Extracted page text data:
————

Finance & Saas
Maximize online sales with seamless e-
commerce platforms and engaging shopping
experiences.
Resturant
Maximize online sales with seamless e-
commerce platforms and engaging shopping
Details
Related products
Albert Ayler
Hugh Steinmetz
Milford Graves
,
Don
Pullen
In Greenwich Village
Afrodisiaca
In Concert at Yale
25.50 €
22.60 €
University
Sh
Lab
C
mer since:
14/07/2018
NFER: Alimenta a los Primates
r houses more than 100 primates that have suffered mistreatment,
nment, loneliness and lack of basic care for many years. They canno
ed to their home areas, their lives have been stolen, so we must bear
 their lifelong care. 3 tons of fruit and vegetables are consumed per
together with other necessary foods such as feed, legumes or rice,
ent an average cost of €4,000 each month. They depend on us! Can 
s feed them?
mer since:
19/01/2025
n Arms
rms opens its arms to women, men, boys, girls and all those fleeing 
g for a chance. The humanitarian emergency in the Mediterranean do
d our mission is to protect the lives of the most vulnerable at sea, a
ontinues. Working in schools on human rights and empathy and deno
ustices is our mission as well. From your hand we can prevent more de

————

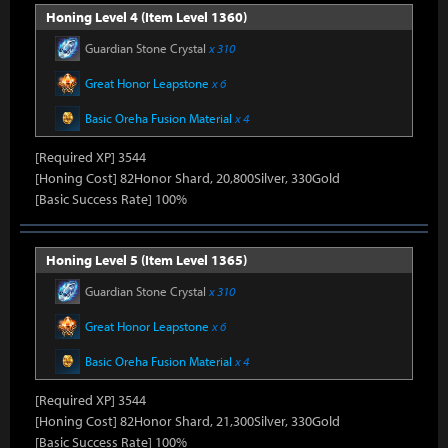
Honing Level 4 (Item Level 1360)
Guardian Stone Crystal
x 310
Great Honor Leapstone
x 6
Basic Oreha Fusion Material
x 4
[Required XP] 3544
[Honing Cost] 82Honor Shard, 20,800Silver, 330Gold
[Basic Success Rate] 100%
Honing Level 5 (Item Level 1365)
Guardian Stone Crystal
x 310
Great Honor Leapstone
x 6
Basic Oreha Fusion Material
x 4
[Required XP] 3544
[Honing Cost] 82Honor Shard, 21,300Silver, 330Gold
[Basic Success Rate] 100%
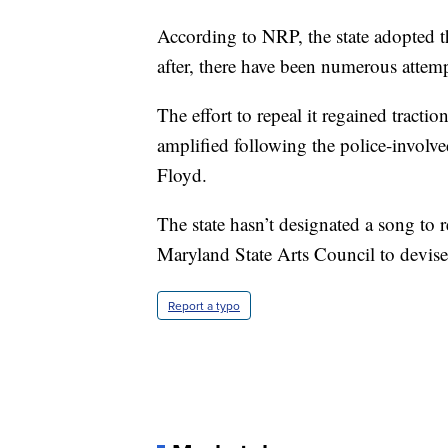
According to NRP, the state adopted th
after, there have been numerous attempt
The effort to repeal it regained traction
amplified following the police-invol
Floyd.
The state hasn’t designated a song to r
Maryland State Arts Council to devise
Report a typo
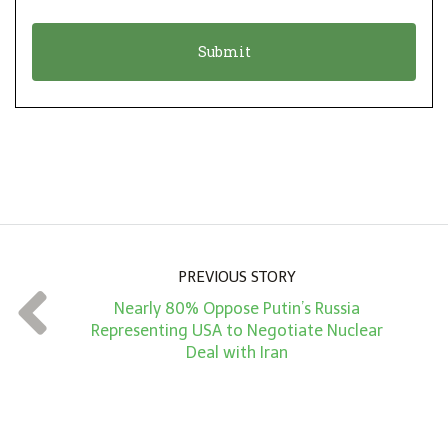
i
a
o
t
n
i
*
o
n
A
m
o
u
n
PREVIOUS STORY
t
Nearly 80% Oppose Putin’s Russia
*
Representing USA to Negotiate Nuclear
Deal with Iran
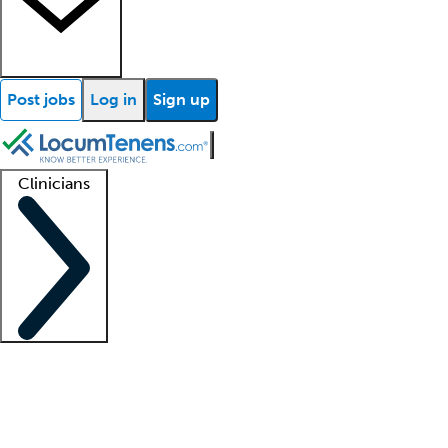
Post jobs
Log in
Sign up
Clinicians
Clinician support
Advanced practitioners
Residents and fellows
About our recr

————

PROBLEM DESCRIPTION: Copy the stretch of the records above that runs from the line with "In Concert at Yale" through the line with "ustices is our". Both end lines belong in the copy, and nothing else does.

ANSWER FOR THIS EXERCISE:
In Concert at Yale
25.50 €
22.60 €
University
Sh
Lab
C
mer since:
14/07/2018
NFER: Alimenta a los Primates
r houses more than 100 primates that have suffered mistreatment,
nment, loneliness and lack of basic care for many years. They canno
ed to their home areas, their lives have been stolen, so we must bear
 their lifelong care. 3 tons of fruit and vegetables are consumed per
together with other necessary foods such as feed, legumes or rice,
ent an average cost of €4,000 each month. They depend on us! Can 
s feed them?
mer since:
19/01/2025
n Arms
rms opens its arms to women, men, boys, girls and all those fleeing 
g for a chance. The humanitarian emergency in the Mediterranean do
d our mission is to protect the lives of the most vulnerable at sea, a
ontinues. Working in schools on human rights and empathy and deno
ustices is our mission as well. From your hand we can prevent more de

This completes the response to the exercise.